Tech companies are integrating more and more AI language models into their products, enabling users to accomplish a wide range of tasks, from booking trips to organizing calendars to taking notes during meetings.
However, the way these models work, which involves receiving user instructions and searching the internet for answers, introduces a lot of new risks. The integration of AI opens the door to potential misuse, like personal information leaks, or the facilitation of activities like phishing or scamming.
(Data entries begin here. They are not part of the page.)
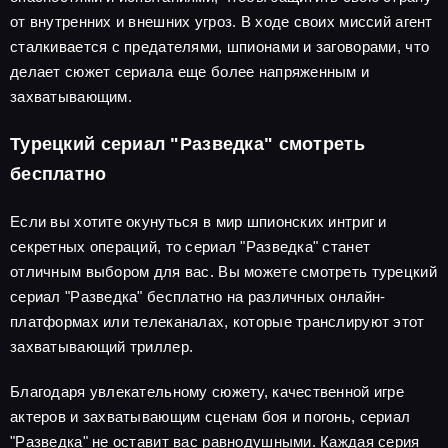
от внутренних и внешних угроз. В ходе своих миссий агент
сталкивается с предателями, шпионами и заговорами, что
делает сюжет сериала еще более напряженным и
захватывающим.
Турецкий сериал "Разведка" смотреть
бесплатно
Если вы хотите окунуться в мир шпионских интриг и
секретных операций, то сериал "Разведка" станет
отличным выбором для вас. Вы можете смотреть турецкий
сериал "Разведка" бесплатно на различных онлайн-
платформах или телеканалах, которые транслируют этот
захватывающий триллер.
Благодаря увлекательному сюжету, качественной игре
актеров и захватывающим сценам боя и погонь, сериал
"Разведка" не оставит вас равнодушными. Каждая серия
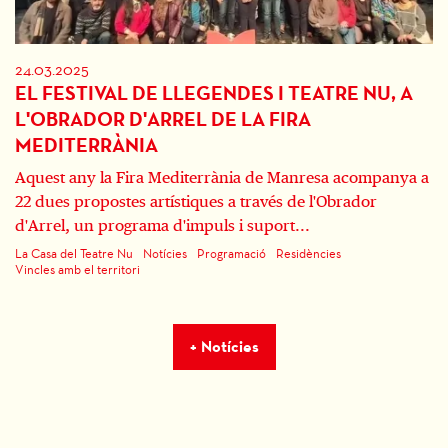
24.03.2025
EL FESTIVAL DE LLEGENDES I TEATRE NU, A
L'OBRADOR D'ARREL DE LA FIRA
MEDITERRÀNIA
Aquest any la Fira Mediterrània de Manresa acompanya a
22 dues propostes artístiques a través de l'Obrador
d'Arrel, un programa d'impuls i suport...
La Casa del Teatre Nu
Notícies
Programació
Residències
Vincles amb el territori
+ Notícies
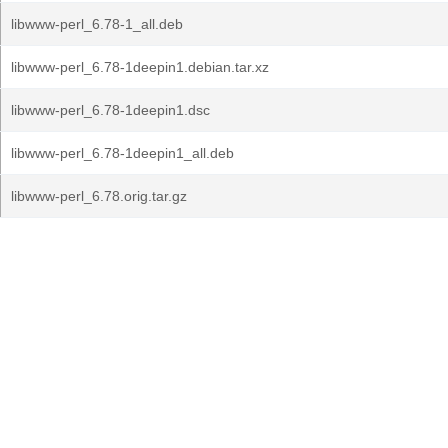
libwww-perl_6.78-1_all.deb
libwww-perl_6.78-1deepin1.debian.tar.xz
libwww-perl_6.78-1deepin1.dsc
libwww-perl_6.78-1deepin1_all.deb
libwww-perl_6.78.orig.tar.gz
AI language models, such as ChatGPT, Bard, and Bing, drive chatbot functionality by generating human-like text. These models operate by taking instructions or “prompts” from users and predicting the most probable next word based on their training data. But here is the problem: “Prompt injections” can be used to hijack the model’s intended limitations and guidelines. And the way it works is really simple: individuals use prompts that instruct the language model to disregard its prior instructions and safety precautions.
There are numerous examples on Reddit where people have managed to manipulate AI models to endorse racism, propagate conspiracy theories, or provide suggestions for engaging in illegal activities like shoplifting or constructing explosives. One method of achieving this is by instructing the chatbot to “role-play” as a different AI model that can fulfill the user’s desired actions, even if it requires disregarding the safety measures originally put in place for it.
An even bigger problem is scamming and phishing. OpenAI made an announcement in late March, saying that it allows people to integrate ChatGPT into products that can browse the internet and engage with it. This new feature has already been utilized by startups to create virtual assistants capable of performing real-world actions, like making flight reservations or scheduling meetings for users. However, by letting ChatGPT roam free on the internet, it becomes significantly more susceptible to potential attacks, making it highly vulnerable from a security standpoint.
AI-powered virtual assistants, as they scrape content from the web, become susceptible to a form of attack known as “indirect prompt injection”. This type of attack involves a third party modifying a website by inserting hidden text with the intention of influencing the behavior of the AI system. Attackers may use social media or email to guide users to websites containing these hidden prompts. Then, the AI system can be manipulated to enable attackers to attempt to extract sensitive information, such as people’s credit card details.
Furthermore, malicious actors could exploit hidden prompt injections by sending emails containing such prompts. If the recipient happens to utilize an AI virtual assistant, the attacker could potentially manipulate the assistant into disclosing personal information extracted from the target’s emails. In some cases, the attacker might even utilize the compromised virtual assistant to send emails on their behalf to individuals on the target’s contact list.
Research conducted by a team of researchers from Google, Nvidia, and startup Robust Intelligence has revealed that AI language models are vulnerable to attacks even before they are deployed. Large AI models are trained on extensive datasets obtained from web scraping. Currently, tech companies are relying on trust, assuming that this data has not been tampered with maliciously.
The researchers discovered that it is indeed easy to contaminate the data sets used to train large AI models. They were able to purchase domains for just $60 and populate them with handpicked images, which were subsequently scraped into the training data sets. Furthermore, they successfully manipulated and added sentences within Wikipedia entries that made their way into the data sets of AI models.
Adding to the concern, the frequency of repetition within an AI model’s training data strengthens the associations formed. By deliberately injecting a substantial number of tainted examples into the data set, it becomes possible to alter the behavior and outputs of the model forever.
While tech companies are aware of these issues, there are currently no known solutions in place. The challenges posed by prompt injection and the manipulation of AI models remain unresolved, leaving a gap in effective defenses against such attacks.